I am on vacation in the Fort Morgan area June 8-15, 2013. I would like to go Flounder gigging! I am a very successful Ozark Stream Fish gigger. My boat has the past 2 Missouri state records (just to brag). I have never been flounder gigging, but don't think I would get in anybody's way. If you have a spot or 2 on your rig, I would be willing to split costs. You can reach me via email ... [email protected].

Ken Rowland

Of course I would reciprocate the trip back in the Ozarks!


----------



## johnf (Jan 20, 2012)

OzarkGigger said:


> I am on vacation in the Fort Morgan area June 8-15, 2013. I would like to go Flounder gigging! I am a very successful Ozark Stream Fish gigger. My boat has the past 2 Missouri state records (just to brag).
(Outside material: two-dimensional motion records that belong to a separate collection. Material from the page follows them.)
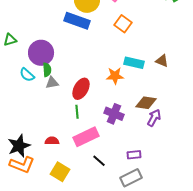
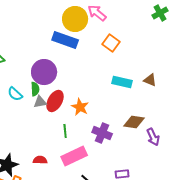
purple circle: (41, 53) -> (44, 72), moved
orange star: (115, 76) -> (80, 107), moved, turned 30
red ellipse: (81, 89) -> (55, 101), moved
purple arrow: (154, 118) -> (153, 137), moved, turned 126

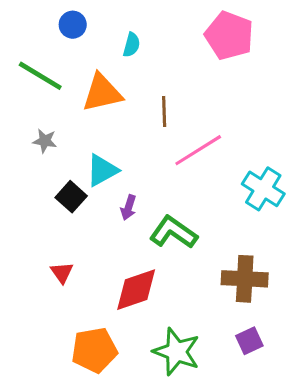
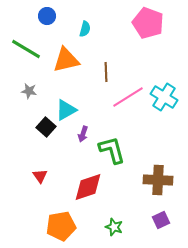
cyan cross: (263, 189) -> (164, 97), moved
green L-shape: (173, 232) -> (112, 150), turned 40
green star: (176, 352) -> (114, 227), size x0.6

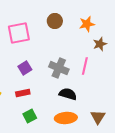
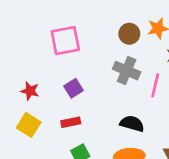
brown circle: (55, 21) -> (129, 34), moved
gray cross: (59, 68) -> (127, 71), moved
I have never been flounder gigging, but don't think I would get in anybody's way. If you have a spot or 2 on your rig, I would be willing to split costs. You can reach me via email ... [email protected].
> 
> Ken Rowland
> 
> Of course I would reciprocate the trip back in the Ozarks!



You do any beach or kayak fishing Ken? I'm going to be in Ft. Morgan that week too from outside Little Rock. We'll be headed out around 3AM and going through Pine Bluff Talulah LA. I'm bringing a kayak and we'll be renting two additional yaks for bay and nearshore fishing. We'll also be doing some shark fishing, mostly at night. Send me a PM if you'd like get together for some fishing. If you see a grey Honda Pilot with a blue Kayak on top, that's probably me. :thumbsup:


----------



## OzarkGigger (May 28, 2013)

I will be there with a kayak and am considering my options. I really want to go Flounder Gigging. I know the weather plays a big a role in floundering just like fishgigging here in the Ozarks, but I am hoping to get a chance to go.

As far as shark fishing goes I might be interested...


----------